魏嵐伸出一根手指在空中晃了晃,“那麼,還有一件事。你有沒有、或者知道哪裡有空間傳送類的魔法或者寶物?”
“空間傳送類的魔法或寶物?”艾莉諾下意識地揉了揉太陽穴,重複了一遍,語氣比剛才談論草藥飲品時要平穩許多,甚至帶上了一絲“終於遇到一個相對正常需求”的微妙釋然感,“魏嵐先生,您是指……哪種級別的?”
魏嵐來了興趣:“哦?具體說說。”
她解釋道:“如果說您想要那種瞬間跨越大陸、無視距離的頂級傳送術,或者能開闢穩定空間通道的傳奇寶物,那確實極其稀有,只存在於傳說或者最頂尖的法師塔和帝國寶庫中。但是……”她話鋒一轉,“如果您只是需要短距離傳送物品、或者進行有限距離的個人傳送,這在一些大點的城市或者特定的魔法工坊裡,還是能找到替代方案的。”
魏嵐一手撫摸著下巴,眉頭微蹙:“那恐怕有些麻煩了,我要傳送的距離比從大陸最西端到最東端還要遠。”
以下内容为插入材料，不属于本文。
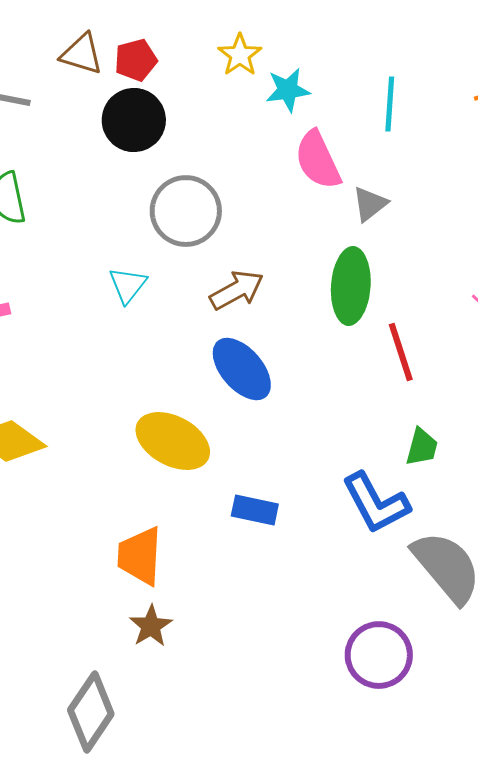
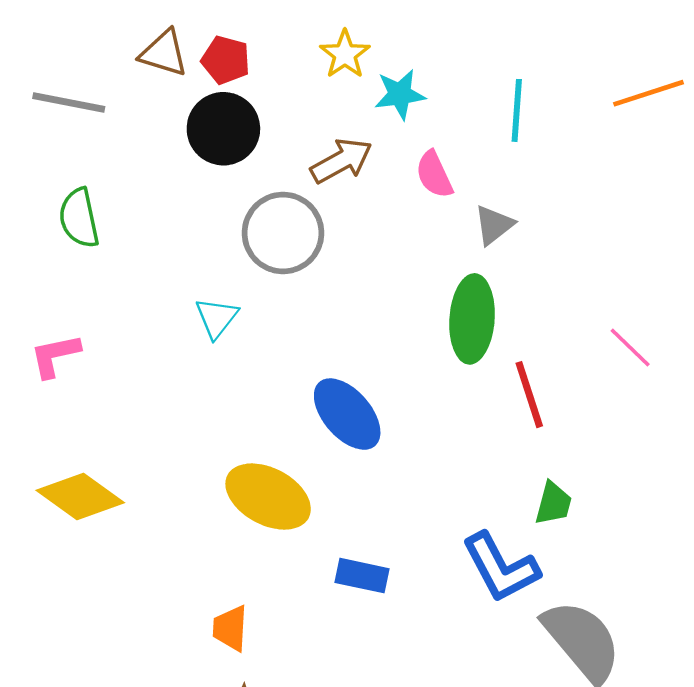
red pentagon: (136, 60) -> (226, 60), turned 30
pink semicircle: (318, 160) -> (434, 175), size x0.7
brown arrow: (237, 290) -> (341, 161), moved
orange trapezoid: (140, 556) -> (230, 628), size x0.7

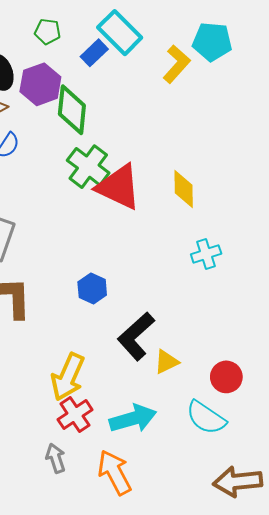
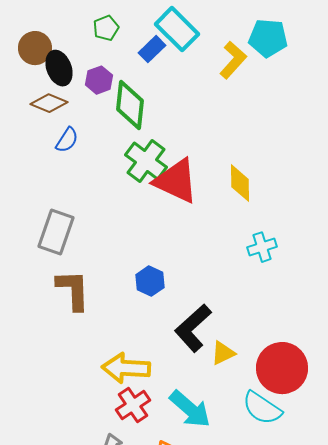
green pentagon: (48, 32) -> (106, 28), turned -30
purple hexagon: (40, 84) -> (99, 80), size x0.7
yellow arrow: (68, 377) -> (126, 368), turned 69
red circle: (226, 377) -> (282, 368), size x1.6
cyan arrow: (133, 419) -> (190, 409), turned 57

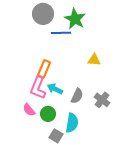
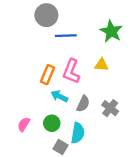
green star: (75, 19) -> (111, 31), moved
pink L-shape: (38, 88) -> (71, 71), moved
pink semicircle: (29, 110) -> (24, 124), moved, turned 72

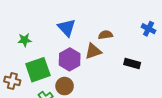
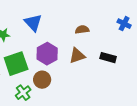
blue triangle: (67, 28) -> (33, 23), moved
brown triangle: (93, 51) -> (77, 56), moved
“哈?”艾莉諾的聲音頓時提高了八度,“您是認真的嗎?比飛越東西兩大陸還遠的距離?難道您是要跨越無盡之海?”
魏嵐想了想,然後點了點頭。
艾莉諾伸出雙手不停地抓撓著自己原本打理得一絲不苟的頭髮,一副“我就知道這事沒這麼簡單”的樣子。
魏嵐乾咳一聲:“好吧,這事也不急,還有很多替代方案……”
砰——
一聲震耳欲聾的巨響,酒館那扇剛被藤蔓修復完好的木門應聲而裂!木屑混著斷裂的藤蔓碎片飛濺,兩道狼狽的身影踉蹌著衝了進來,重重摔在光潔的苔蘚地面上。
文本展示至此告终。